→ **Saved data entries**
──────

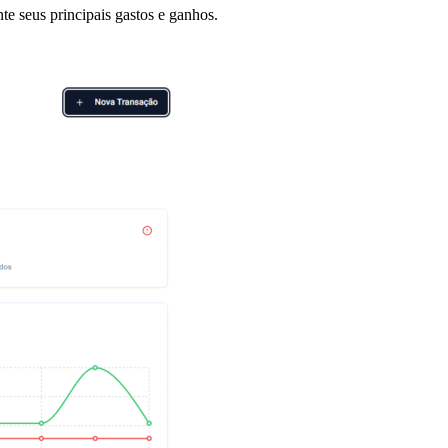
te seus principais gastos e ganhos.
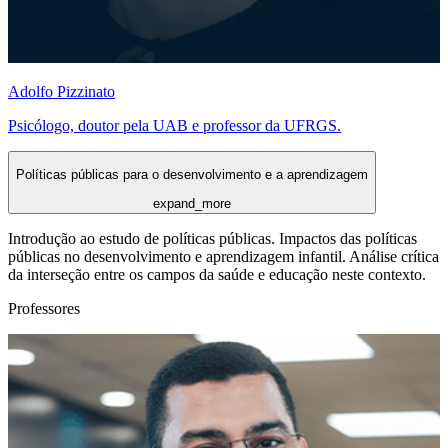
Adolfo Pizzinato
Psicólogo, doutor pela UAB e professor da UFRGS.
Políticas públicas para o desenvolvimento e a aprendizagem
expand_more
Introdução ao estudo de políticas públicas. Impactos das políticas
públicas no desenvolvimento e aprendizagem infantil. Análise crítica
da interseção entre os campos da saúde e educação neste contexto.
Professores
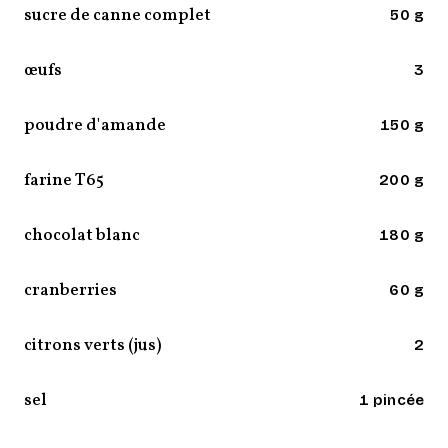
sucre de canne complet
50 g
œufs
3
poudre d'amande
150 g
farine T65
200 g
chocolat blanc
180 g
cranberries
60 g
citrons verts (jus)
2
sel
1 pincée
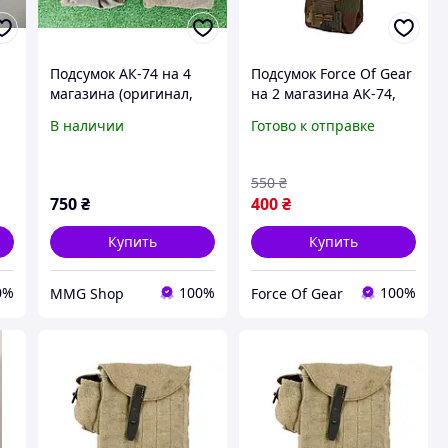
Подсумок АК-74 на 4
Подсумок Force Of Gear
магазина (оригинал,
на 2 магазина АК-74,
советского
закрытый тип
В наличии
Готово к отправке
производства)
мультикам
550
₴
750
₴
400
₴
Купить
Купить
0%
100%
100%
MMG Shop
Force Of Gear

──────

→ **AIM OF THE EXERCISE**
Among the entries, how many lines contain the string "desenvolvimento"? Give the number without anything else.

→ **COMPLETED TASK**
2